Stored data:
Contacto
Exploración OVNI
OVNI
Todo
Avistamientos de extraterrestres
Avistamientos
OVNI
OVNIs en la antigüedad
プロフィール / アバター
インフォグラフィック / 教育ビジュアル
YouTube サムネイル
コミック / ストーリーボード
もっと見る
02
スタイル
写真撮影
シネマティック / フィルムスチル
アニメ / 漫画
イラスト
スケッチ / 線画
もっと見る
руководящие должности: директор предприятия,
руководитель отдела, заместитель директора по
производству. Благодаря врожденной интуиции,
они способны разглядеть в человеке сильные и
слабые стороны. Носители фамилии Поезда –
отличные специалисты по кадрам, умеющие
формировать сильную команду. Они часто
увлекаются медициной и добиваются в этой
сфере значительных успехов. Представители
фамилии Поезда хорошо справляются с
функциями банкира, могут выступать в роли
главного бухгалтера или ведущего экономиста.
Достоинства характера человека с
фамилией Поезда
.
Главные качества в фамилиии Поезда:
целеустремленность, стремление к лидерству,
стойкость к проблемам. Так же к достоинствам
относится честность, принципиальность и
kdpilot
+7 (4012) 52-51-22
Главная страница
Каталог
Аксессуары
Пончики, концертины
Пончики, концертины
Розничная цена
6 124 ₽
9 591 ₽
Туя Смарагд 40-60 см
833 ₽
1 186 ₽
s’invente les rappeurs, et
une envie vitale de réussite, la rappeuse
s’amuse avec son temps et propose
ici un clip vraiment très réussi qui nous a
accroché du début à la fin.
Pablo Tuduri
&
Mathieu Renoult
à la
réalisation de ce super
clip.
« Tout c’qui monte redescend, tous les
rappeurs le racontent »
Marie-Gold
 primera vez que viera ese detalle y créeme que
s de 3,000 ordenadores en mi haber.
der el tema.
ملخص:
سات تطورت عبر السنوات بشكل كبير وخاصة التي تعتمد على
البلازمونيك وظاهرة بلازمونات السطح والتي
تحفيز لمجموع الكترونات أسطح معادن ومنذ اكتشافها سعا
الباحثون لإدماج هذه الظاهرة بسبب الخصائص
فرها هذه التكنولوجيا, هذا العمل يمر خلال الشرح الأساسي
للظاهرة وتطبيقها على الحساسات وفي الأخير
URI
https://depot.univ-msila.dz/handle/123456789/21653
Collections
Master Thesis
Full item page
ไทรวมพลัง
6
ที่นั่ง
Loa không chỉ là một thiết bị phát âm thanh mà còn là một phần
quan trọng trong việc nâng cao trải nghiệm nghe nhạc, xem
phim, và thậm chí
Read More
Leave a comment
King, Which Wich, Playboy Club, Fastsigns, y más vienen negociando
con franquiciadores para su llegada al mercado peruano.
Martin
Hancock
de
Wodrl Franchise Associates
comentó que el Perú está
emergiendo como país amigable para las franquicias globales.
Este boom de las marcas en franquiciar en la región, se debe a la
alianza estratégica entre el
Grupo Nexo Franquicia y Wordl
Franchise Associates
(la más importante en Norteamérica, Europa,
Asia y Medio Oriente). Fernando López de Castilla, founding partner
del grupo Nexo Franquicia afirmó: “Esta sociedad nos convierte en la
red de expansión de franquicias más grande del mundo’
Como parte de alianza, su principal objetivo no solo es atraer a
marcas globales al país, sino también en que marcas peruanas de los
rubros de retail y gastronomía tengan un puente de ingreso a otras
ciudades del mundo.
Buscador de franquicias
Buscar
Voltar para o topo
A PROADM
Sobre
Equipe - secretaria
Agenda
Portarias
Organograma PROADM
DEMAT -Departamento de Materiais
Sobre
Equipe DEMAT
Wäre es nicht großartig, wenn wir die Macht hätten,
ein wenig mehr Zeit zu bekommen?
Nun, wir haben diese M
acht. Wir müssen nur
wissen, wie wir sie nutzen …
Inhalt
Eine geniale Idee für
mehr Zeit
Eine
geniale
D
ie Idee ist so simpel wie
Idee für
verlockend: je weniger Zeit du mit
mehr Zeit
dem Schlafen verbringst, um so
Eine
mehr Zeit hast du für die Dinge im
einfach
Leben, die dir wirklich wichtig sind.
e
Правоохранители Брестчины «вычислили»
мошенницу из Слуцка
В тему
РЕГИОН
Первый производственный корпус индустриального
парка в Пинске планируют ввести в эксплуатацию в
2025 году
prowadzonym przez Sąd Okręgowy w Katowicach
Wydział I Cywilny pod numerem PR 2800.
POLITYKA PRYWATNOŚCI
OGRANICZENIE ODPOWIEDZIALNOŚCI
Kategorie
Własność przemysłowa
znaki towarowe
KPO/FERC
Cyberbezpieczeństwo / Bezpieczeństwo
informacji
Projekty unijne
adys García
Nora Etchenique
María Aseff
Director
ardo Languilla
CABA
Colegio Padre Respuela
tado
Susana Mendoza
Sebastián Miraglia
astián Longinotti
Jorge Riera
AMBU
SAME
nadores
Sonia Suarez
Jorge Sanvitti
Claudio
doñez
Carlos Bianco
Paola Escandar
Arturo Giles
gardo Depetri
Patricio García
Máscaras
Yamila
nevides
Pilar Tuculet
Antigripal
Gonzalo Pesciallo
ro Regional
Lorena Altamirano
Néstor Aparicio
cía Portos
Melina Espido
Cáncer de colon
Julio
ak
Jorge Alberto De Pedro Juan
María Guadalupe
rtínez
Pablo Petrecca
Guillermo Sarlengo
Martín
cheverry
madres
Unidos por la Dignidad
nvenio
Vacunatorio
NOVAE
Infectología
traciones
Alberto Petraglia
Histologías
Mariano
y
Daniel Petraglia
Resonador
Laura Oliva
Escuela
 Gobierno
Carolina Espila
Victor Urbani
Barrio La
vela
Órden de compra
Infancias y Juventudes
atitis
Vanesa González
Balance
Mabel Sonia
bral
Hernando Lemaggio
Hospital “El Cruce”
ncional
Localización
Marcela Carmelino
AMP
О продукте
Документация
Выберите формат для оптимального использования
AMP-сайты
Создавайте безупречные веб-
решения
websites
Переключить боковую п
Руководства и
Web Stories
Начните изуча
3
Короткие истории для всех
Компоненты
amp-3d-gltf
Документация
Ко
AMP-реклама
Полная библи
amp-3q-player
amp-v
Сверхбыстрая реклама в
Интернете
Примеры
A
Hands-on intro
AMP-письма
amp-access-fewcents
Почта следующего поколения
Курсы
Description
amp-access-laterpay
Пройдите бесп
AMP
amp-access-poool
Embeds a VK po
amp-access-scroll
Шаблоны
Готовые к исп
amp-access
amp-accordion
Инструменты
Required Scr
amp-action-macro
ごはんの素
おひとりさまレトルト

* Task to complete:
Please write out each entry shown above exactly as given.

* Your response:
Contacto
Exploración OVNI
OVNI
Todo
Avistamientos de extraterrestres
Avistamientos
OVNI
OVNIs en la antigüedad
プロフィール / アバター
インフォグラフィック / 教育ビジュアル
YouTube サムネイル
コミック / ストーリーボード
もっと見る
02
スタイル
写真撮影
シネマティック / フィルムスチル
アニメ / 漫画
イラスト
スケッチ / 線画
もっと見る
руководящие должности: директор предприятия,
руководитель отдела, заместитель директора по
производству. Благодаря врожденной интуиции,
они способны разглядеть в человеке сильные и
слабые стороны. Носители фамилии Поезда –
отличные специалисты по кадрам, умеющие
формировать сильную команду. Они часто
увлекаются медициной и добиваются в этой
сфере значительных успехов. Представители
фамилии Поезда хорошо справляются с
функциями банкира, могут выступать в роли
главного бухгалтера или ведущего экономиста.
Достоинства характера человека с
фамилией Поезда
.
Главные качества в фамилиии Поезда:
целеустремленность, стремление к лидерству,
стойкость к проблемам. Так же к достоинствам
относится честность, принципиальность и
kdpilot
+7 (4012) 52-51-22
Главная страница
Каталог
Аксессуары
Пончики, концертины
Пончики, концертины
Розничная цена
6 124 ₽
9 591 ₽
Туя Смарагд 40-60 см
833 ₽
1 186 ₽
s’invente les rappeurs, et
une envie vitale de réussite, la rappeuse
s’amuse avec son temps et propose
ici un clip vraiment très réussi qui nous a
accroché du début à la fin.
Pablo Tuduri
&
Mathieu Renoult
à la
réalisation de ce super
clip.
« Tout c’qui monte redescend, tous les
rappeurs le racontent »
Marie-Gold
 primera vez que viera ese detalle y créeme que
s de 3,000 ordenadores en mi haber.
der el tema.
ملخص:
سات تطورت عبر السنوات بشكل كبير وخاصة التي تعتمد على
البلازمونيك وظاهرة بلازمونات السطح والتي
تحفيز لمجموع الكترونات أسطح معادن ومنذ اكتشافها سعا
الباحثون لإدماج هذه الظاهرة بسبب الخصائص
فرها هذه التكنولوجيا, هذا العمل يمر خلال الشرح الأساسي
للظاهرة وتطبيقها على الحساسات وفي الأخير
URI
https://depot.univ-msila.dz/handle/123456789/21653
Collections
Master Thesis
Full item page
ไทรวมพลัง
6
ที่นั่ง
Loa không chỉ là một thiết bị phát âm thanh mà còn là một phần
quan trọng trong việc nâng cao trải nghiệm nghe nhạc, xem
phim, và thậm chí
Read More
Leave a comment
King, Which Wich, Playboy Club, Fastsigns, y más vienen negociando
con franquiciadores para su llegada al mercado peruano.
Martin
Hancock
de
Wodrl Franchise Associates
comentó que el Perú está
emergiendo como país amigable para las franquicias globales.
Este boom de las marcas en franquiciar en la región, se debe a la
alianza estratégica entre el
Grupo Nexo Franquicia y Wordl
Franchise Associates
(la más importante en Norteamérica, Europa,
Asia y Medio Oriente). Fernando López de Castilla, founding partner
del grupo Nexo Franquicia afirmó: “Esta sociedad nos convierte en la
red de expansión de franquicias más grande del mundo’
Como parte de alianza, su principal objetivo no solo es atraer a
marcas globales al país, sino también en que marcas peruanas de los
rubros de retail y gastronomía tengan un puente de ingreso a otras
ciudades del mundo.
Buscador de franquicias
Buscar
Voltar para o topo
A PROADM
Sobre
Equipe - secretaria
Agenda
Portarias
Organograma PROADM
DEMAT -Departamento de Materiais
Sobre
Equipe DEMAT
Wäre es nicht großartig, wenn wir die Macht hätten,
ein wenig mehr Zeit zu bekommen?
Nun, wir haben diese M
acht. Wir müssen nur
wissen, wie wir sie nutzen …
Inhalt
Eine geniale Idee für
mehr Zeit
Eine
geniale
D
ie Idee ist so simpel wie
Idee für
verlockend: je weniger Zeit du mit
mehr Zeit
dem Schlafen verbringst, um so
Eine
mehr Zeit hast du für die Dinge im
einfach
Leben, die dir wirklich wichtig sind.
e
Правоохранители Брестчины «вычислили»
мошенницу из Слуцка
В тему
РЕГИОН
Первый производственный корпус индустриального
парка в Пинске планируют ввести в эксплуатацию в
2025 году
prowadzonym przez Sąd Okręgowy w Katowicach
Wydział I Cywilny pod numerem PR 2800.
POLITYKA PRYWATNOŚCI
OGRANICZENIE ODPOWIEDZIALNOŚCI
Kategorie
Własność przemysłowa
znaki towarowe
KPO/FERC
Cyberbezpieczeństwo / Bezpieczeństwo
informacji
Projekty unijne
adys García
Nora Etchenique
María Aseff
Director
ardo Languilla
CABA
Colegio Padre Respuela
tado
Susana Mendoza
Sebastián Miraglia
astián Longinotti
Jorge Riera
AMBU
SAME
nadores
Sonia Suarez
Jorge Sanvitti
Claudio
doñez
Carlos Bianco
Paola Escandar
Arturo Giles
gardo Depetri
Patricio García
Máscaras
Yamila
nevides
Pilar Tuculet
Antigripal
Gonzalo Pesciallo
ro Regional
Lorena Altamirano
Néstor Aparicio
cía Portos
Melina Espido
Cáncer de colon
Julio
ak
Jorge Alberto De Pedro Juan
María Guadalupe
rtínez
Pablo Petrecca
Guillermo Sarlengo
Martín
cheverry
madres
Unidos por la Dignidad
nvenio
Vacunatorio
NOVAE
Infectología
traciones
Alberto Petraglia
Histologías
Mariano
y
Daniel Petraglia
Resonador
Laura Oliva
Escuela
 Gobierno
Carolina Espila
Victor Urbani
Barrio La
vela
Órden de compra
Infancias y Juventudes
atitis
Vanesa González
Balance
Mabel Sonia
bral
Hernando Lemaggio
Hospital “El Cruce”
ncional
Localización
Marcela Carmelino
AMP
О продукте
Документация
Выберите формат для оптимального использования
AMP-сайты
Создавайте безупречные веб-
решения
websites
Переключить боковую п
Руководства и
Web Stories
Начните изуча
3
Короткие истории для всех
Компоненты
amp-3d-gltf
Документация
Ко
AMP-реклама
Полная библи
amp-3q-player
amp-v
Сверхбыстрая реклама в
Интернете
Примеры
A
Hands-on intro
AMP-письма
amp-access-fewcents
Почта следующего поколения
Курсы
Description
amp-access-laterpay
Пройдите бесп
AMP
amp-access-poool
Embeds a VK po
amp-access-scroll
Шаблоны
Готовые к исп
amp-access
amp-accordion
Инструменты
Required Scr
amp-action-macro
ごはんの素
おひとりさまレトルト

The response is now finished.